It was another blessed day in Honduras as our group ventured to the beautiful village of Montenita.
The village was very well maintained and it was easily discerned that the people of Montenita take great pride in what they have, a serene spot on the hill, and do not dwell on what they are lacking, electricity and material goods. Upon arrival, the children were at recess and our bubbles and beach balls undoubtedly added to the bedlam.
While some members of our group prepared fluoride and de-worming treatments, others played amongst the highly energized students. After recess, we distributed the banana flavored de-worming medication to the children who were neatly divided into three classrooms. The children of Montenita very co-operative and took the de-worming medication and fluoride treatment without resistance.
After a brief review of dental hygiene, the children went back into the classroom and we, alongside Maynor, Pablo, and Vilma, toured Montenita assessing the latrines, observing the justas, and sampling water.
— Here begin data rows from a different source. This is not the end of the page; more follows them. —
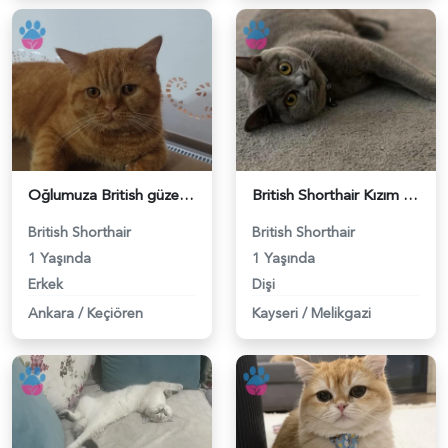
Oğlumuza British güzel dişi arıyoruz - 118984620
British Shorthair Kızım Mila'ya eş arıyorum - 118984614
British Shorthair
British Shorthair
1 Yaşında
1 Yaşında
Erkek
Dişi
Ankara
/
Keçiören
Kayseri
/
Melikgazi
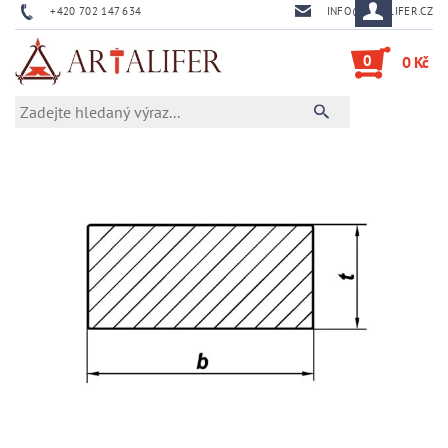
+420 702 147 634
INFO@ARTALIFER.CZ
0
0 Kč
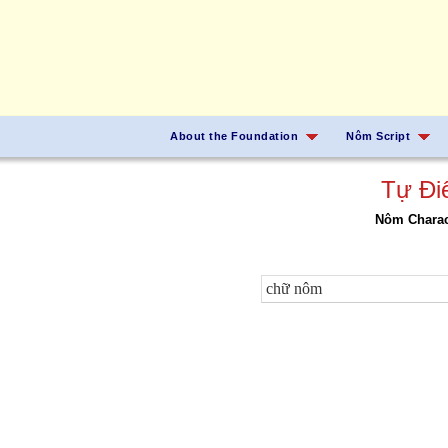
About the Foundation
Nôm Script
Tự Đi
Nôm Charact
The four HAF funded latrines were in excellent condition and the recipients were both grateful and gracious in welcoming gringo visitors.
Compared to the traditional Honduran hornia, the justa stove is safer (external exhaust) and more practical (even heating).
We obtained water samples from the villages main water tank, and from two homes in remote locations of Montenita in order to asses the level of contamination in this picturesque mountain village.
Lastly, we visited with the women of Montenita who craft impressive hand-stitched tortilla cloths. In partnership with HAF, the cloths and bags are sold to consumers in the United States.
We wrapped up the evening with a short tour of the hospital for a few in our group and much fellowship at the ranch. Corey gave Maynor his first guitar lesson and he was very quick to pick it up. We sang lots of songs and had a delicious dinner of fried chicken and papas fritas. Gloria is a gift from God!